My understanding of how the natural abstractions hypothesis relates to trained machine learning models and what the main challenge in actually applying it is:
How it applies:
A high-dimensional dataset from the real world such as MNIST contains “natural abstractions”, i.e. patterns that show up in a lot of places. If you train a machine learning model on the dataset, it will pick up all the sufficiently redundant information in the dataset (and often also a lot of non-redundant information), making it function as a sort of “summary statistic” of the data. Different systems trained on the same data would tend to pick up the same information, because they all have the same dataset and the information is part of the dataset, due to the redundancy.
How it is a challenge:
Think about, what format is it that the machine learning model gets the abstraction in? That is, if you want to get the information back out again, what way can you do it? Well, one guaranteed way is, for an image classifier, you can take the original images and feed them to the network, and it will output the classes according to the patterns it learned. Similarly, for a generative model, you can have it generate a dataset that resembles the one it was trained on.
These operations would obviously extract all of the information that the models have learned, but the operations are not very useful, as the extracted information is not in a format that is nice to get an overview of. So ideally we’d have a way to extract better structured information.
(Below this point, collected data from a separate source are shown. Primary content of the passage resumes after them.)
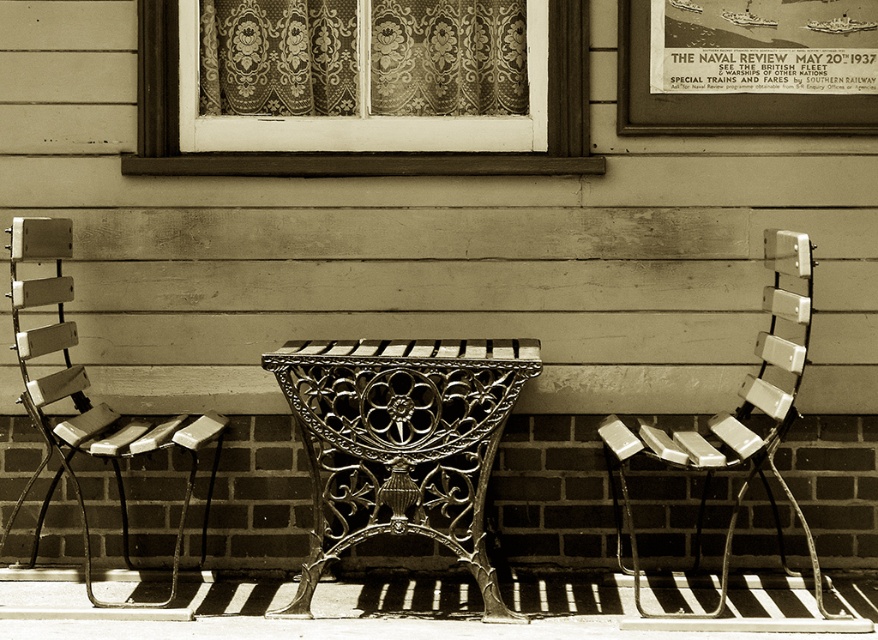 How distant is matte lace curtain at upper center from metallic poster at upper right?

matte lace curtain at upper center is 26.04 inches away from metallic poster at upper right.

Who is positioned more to the right, matte lace curtain at upper center or metallic poster at upper right?

From the viewer's perspective, metallic poster at upper right appears more on the right side.

Where is `matte lace curtain at upper center`? This screenshot has height=640, width=878. matte lace curtain at upper center is located at coordinates (364, 150).

Can you confirm if cast iron bench at center is positioned to the right of metallic silver chair at right?

Incorrect, cast iron bench at center is not on the right side of metallic silver chair at right.

Between cast iron bench at center and metallic silver chair at right, which one has more height?

With more height is metallic silver chair at right.

Between point (471, 518) and point (740, 486), which one is positioned behind?

The point (740, 486) is behind.

Where is `cast iron bench at center`? The height and width of the screenshot is (640, 878). cast iron bench at center is located at coordinates (401, 442).

Which is below, matte wood chair at left or metallic silver chair at right?

Positioned lower is metallic silver chair at right.

Can you confirm if matte wood chair at left is shorter than metallic silver chair at right?

Incorrect, matte wood chair at left's height does not fall short of metallic silver chair at right's.

Measure the distance between point (44, 304) and camera.

18.21 feet

Locate an element on the screen. matte wood chair at left is located at coordinates (83, 394).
But it’s not obvious from the natural abstraction hypothesis that such a method exists. The natural abstraction hypothesis guarantees that the information is embedded in the models somehow, but it doesn’t seem like it guarantees that it’s embedded in some nice format, or that there is a nice way to extract it, beyond the way that it was put in.
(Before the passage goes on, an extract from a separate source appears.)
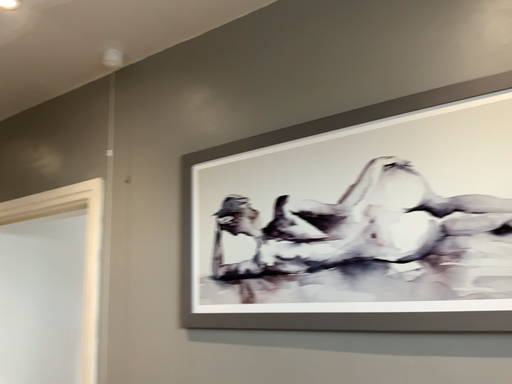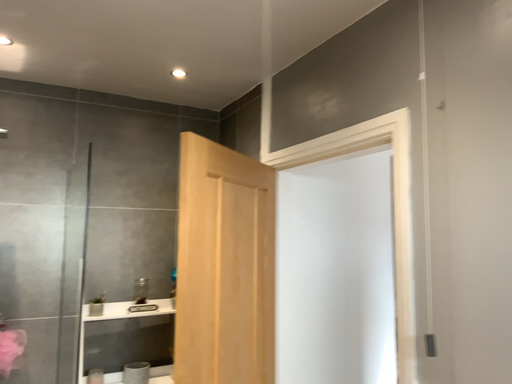 Question: Which way did the camera rotate in the video?

Choices:
 (A) rotated right
 (B) rotated left

Answer: (B)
I’m not sure whether you agree with this. My lesson if the above is true is that we need to think of ways to structure the models so as to put the information in a nicer format. But maybe I’m missing something. Maybe I need to re-digest the gKPD argument or something.
This basically correct, other than the part about not having any guarantee that the information is in a nice format. The Maxent and Abstractions arguments do point toward a relatively nice format, though it’s not yet clear what the right way is to bind the variables of those arguments to stuff in a neural net. (Though I expect the data structures actually used will have additional structure to them on top of the maxent form.)
My understanding of how the natural abstractions hypothesis relates to trained machine learning models and what the main challenge in actually applying it is:
How it applies:
A high-dimensional dataset from the real world such as MNIST contains “natural abstractions”, i.e. patterns that show up in a lot of places. If you train a machine learning model on the dataset, it will pick up all the sufficiently redundant information in the dataset (and often also a lot of non-redundant information), making it function as a sort of “summary statistic” of the data. Different systems trained on the same data would tend to pick up the same information, because they all have the same dataset and the information is part of the dataset, due to the redundancy.
How it is a challenge:
Think about, what format is it that the machine learning model gets the abstraction in? That is, if you want to get the information back out again, what way can you do it? Well, one guaranteed way is, for an image classifier, you can take the original images and feed them to the network, and it will output the classes according to the patterns it learned. Similarly, for a generative model, you can have it generate a dataset that resembles the one it was trained on.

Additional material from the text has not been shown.